Some may find this definition difficult to understand. In fact, the essence of the definition of parsec is not that difficult to understand. Returning to our star, the distance in parsecs to which we want to determine, we will have to make two observations of this object with different points earth's orbit. This can be done without any space devices, but simply by waiting for the Earth itself to pass half of its annual path and stand on the opposite side Sun.
Knowing the length between the points from which observations were made (it is equal to 1 astronomical unit– the distance of the Earth from the Sun or the radius of the Earth’s orbit), as well as the displacement of the star against the background of more distant stars and galaxies, we can calculate the distance to it. If in the observed range the star has moved by 1 arc second, the distance to it is one parsec, but if it has moved by half a second, it is two parsecs. Contrary to guesses, the smaller the parallax (displacement) of a celestial body, the more parsecs there are to it.
Distance between space objects are not comparable to those on Earth, and one could “drown in zeros” by measuring them in kilometers. That’s why astronomers needed special units for measuring distances, and one of them is the parsec.
What does this word mean
The word “parsec” is made up of two words: parallax and.
Second in in this context– this is not about time, but about angle. As you know, angles are measured in degrees, each of which is divided into 60 parts, called, and each is subdivided into 60 seconds.
Parallax is the displacement of an object relative to the background, determined by the position of the observer. Astronomers deal with three types of parallax - daily, annual and secular. In relation to the parsec, it is the annual one that is of interest.

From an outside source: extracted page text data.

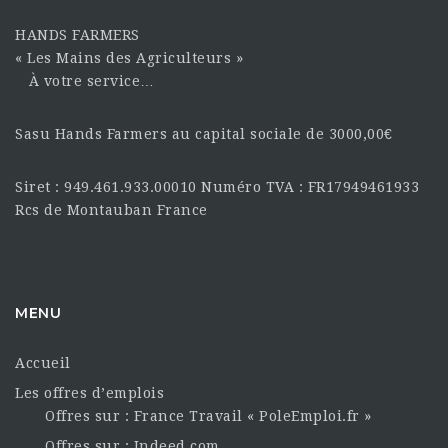
HANDS FARMERS
« Les Mains des Agriculteurs »
À votre service…
Sasu Hands Farmers au capital sociale de 3000,00€
Siret : 949.461.933.00010 Numéro TVA : FR17949461933
Rcs de Montauban France
MENU
Accueil
Les offres d’emplois
Offres sur : France Travail « PoleEmploi.fr »
Offres sur : Indeed.com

By determining the annual parallax of a star, astronomers calculate the distance from Earth to it. To do this you need to build an imaginary right triangle. The hypotenuse in it will be the distance from this star to the Sun, and one of the legs will be the semimajor axis of the Earth's orbit. The size of the angle in this triangle corresponding to the star is the annual parallax.
The distance to the star at which this angle is one second is called a parsec. The international unit of this unit is pc, and in Russian it is designated as pk.
What parsec
When they talk about long distances V cosmic scale, they are often measured in . This unit of measurement corresponds to the distance that a light ray will travel in a year, and it is equal to 9,460,730,472,580.8 km. An impressive size, but the parsec is even larger!
A parsec is 3.2616 light years, which is 30.8568 trillion km. It is this unit of measurement, and not the light year, that professional astronomers usually use. Distance in light years is often indicated in popular science publications or fantasy novels and films.
But even this unit of measurement turned out to be insufficient for the needs of space exploration. We had to introduce units equal to a million parsecs - kiloparsecs (kpc) and megaparsecs (Mpc).
Thus, the distance that the heroes of “The Secret of the Third Planet” were asked to overcome turns out to be very impressive. 100 pc is more than 326 light years! However, modern astronomy knows even greater distances. For example, the distance to the Virgo cluster, the closest cluster of galaxies to Earth, is 18 Mpc.